Rewrite the Evolutionary Textbooks – Again!
The males of a fish called the three-spined stickleback turn blue-green on the tops of their bodies and red on their bellies when breeding. That is, unless they are male three-spined sticklebacks in the Chehalis river of Washington. These fish turn black when breeding. Evolutionists have long tied this behavior to the fact that the mudminnows in the Chehalis turn black as a threat display. Evolutionary textbooks have long used this difference from other sticklebacks as an example of the evolutionary principle that when two species share a home, they will either become more or less like each other. Now the textbooks will have to be rewritten.
Researchers placed large cages around populations of sticklebacks and mudminnows in the Chehalis river.
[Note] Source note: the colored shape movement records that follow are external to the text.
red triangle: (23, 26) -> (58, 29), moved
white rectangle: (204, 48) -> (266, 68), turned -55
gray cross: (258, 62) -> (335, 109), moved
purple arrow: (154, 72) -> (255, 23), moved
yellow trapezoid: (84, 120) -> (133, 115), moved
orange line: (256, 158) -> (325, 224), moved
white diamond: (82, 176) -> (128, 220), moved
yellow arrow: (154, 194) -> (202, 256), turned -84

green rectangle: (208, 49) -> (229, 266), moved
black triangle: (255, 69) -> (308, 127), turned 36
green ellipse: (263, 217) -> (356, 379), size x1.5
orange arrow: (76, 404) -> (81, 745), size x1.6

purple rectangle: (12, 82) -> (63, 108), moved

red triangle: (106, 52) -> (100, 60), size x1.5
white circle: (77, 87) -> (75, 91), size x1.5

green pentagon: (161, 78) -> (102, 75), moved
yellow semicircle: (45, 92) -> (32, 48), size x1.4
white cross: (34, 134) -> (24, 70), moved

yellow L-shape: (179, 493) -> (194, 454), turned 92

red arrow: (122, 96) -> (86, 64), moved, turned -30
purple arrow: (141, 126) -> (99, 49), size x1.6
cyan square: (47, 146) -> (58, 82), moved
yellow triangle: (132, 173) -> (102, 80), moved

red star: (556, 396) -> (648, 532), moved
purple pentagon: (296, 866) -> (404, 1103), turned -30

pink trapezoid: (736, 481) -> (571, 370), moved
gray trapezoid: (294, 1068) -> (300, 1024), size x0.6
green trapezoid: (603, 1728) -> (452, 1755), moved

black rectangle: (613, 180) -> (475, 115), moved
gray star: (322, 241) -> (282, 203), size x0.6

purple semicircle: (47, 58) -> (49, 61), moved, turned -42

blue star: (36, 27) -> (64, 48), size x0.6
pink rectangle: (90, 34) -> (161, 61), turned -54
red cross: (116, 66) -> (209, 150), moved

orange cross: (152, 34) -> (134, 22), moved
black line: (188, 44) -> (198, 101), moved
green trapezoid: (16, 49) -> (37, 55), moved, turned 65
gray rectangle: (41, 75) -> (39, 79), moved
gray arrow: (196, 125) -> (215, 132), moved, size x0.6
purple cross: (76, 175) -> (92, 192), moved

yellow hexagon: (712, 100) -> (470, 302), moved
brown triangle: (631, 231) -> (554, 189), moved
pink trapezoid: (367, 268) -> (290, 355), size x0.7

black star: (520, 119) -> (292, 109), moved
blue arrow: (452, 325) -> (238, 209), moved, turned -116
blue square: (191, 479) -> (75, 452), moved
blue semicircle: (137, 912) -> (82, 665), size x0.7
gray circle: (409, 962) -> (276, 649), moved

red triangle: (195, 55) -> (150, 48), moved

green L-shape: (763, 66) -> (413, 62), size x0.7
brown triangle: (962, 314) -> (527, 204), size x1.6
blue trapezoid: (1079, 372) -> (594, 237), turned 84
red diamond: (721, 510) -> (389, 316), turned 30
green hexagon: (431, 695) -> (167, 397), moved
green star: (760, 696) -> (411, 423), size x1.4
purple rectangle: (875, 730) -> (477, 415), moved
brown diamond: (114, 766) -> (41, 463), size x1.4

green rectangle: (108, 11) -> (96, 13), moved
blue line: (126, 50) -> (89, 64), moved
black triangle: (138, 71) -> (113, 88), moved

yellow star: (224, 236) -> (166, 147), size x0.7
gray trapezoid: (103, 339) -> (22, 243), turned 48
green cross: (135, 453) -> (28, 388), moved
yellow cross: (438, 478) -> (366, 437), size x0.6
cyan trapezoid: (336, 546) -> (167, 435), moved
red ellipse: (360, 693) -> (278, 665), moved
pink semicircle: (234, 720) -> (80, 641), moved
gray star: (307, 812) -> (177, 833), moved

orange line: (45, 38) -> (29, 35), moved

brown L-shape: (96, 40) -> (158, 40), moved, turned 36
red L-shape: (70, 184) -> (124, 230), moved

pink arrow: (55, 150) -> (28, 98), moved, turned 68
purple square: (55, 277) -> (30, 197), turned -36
As they studied the populations, they learned that while sticklebacks will fight with one another, they hardly ever fight with mudminnows. Then, scientists added red and blue-green sticklebacks. Though they showed no black, they had as much success staking out territory as the black sticklebacks. Researchers also found that the black sticklebacks don't turn black until after they stake out their territory. Researchers have had to admit that the differences between the two types of sticklebacks illustrates nothing about how they evolve among different populations.
Unlike Scripture, man's knowledge is always subject to correction. That's why it cannot be used to discredit the Bible, which is knowledge from God.